* INSTRUCTIONS FOR THE TASK:
Among the entries below, find the lines with the word "departments" and copy them.

+ + +

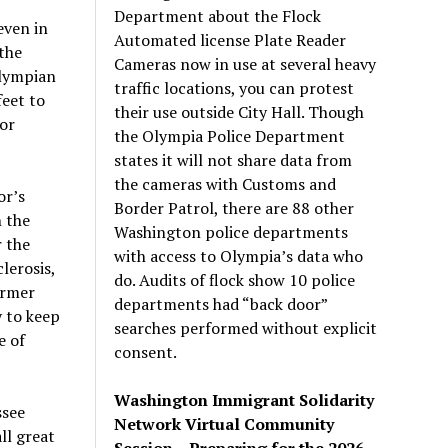
Department about the Flock
even in
Automated license Plate Reader
 the
Cameras now in use at several heavy
Olympian
traffic locations, you can protest
feet to
their use outside City Hall. Though
for
the Olympia Police Department
states it will not share data from
the cameras with Customs and
or’s
Border Patrol, there are 88 other
 the
Washington police departments
r the
with access to Olympia’s data who
lerosis,
do. Audits of flock show 10 police
ormer
departments had “back door”
y to keep
searches performed without explicit
e of
consent.
Washington Immigrant Solidarity
ssee
Network Virtual Community
ll great
Session – Preparing for the 2026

+ + +

* WRITTEN SOLUTION:
Washington police departments
departments had “back door”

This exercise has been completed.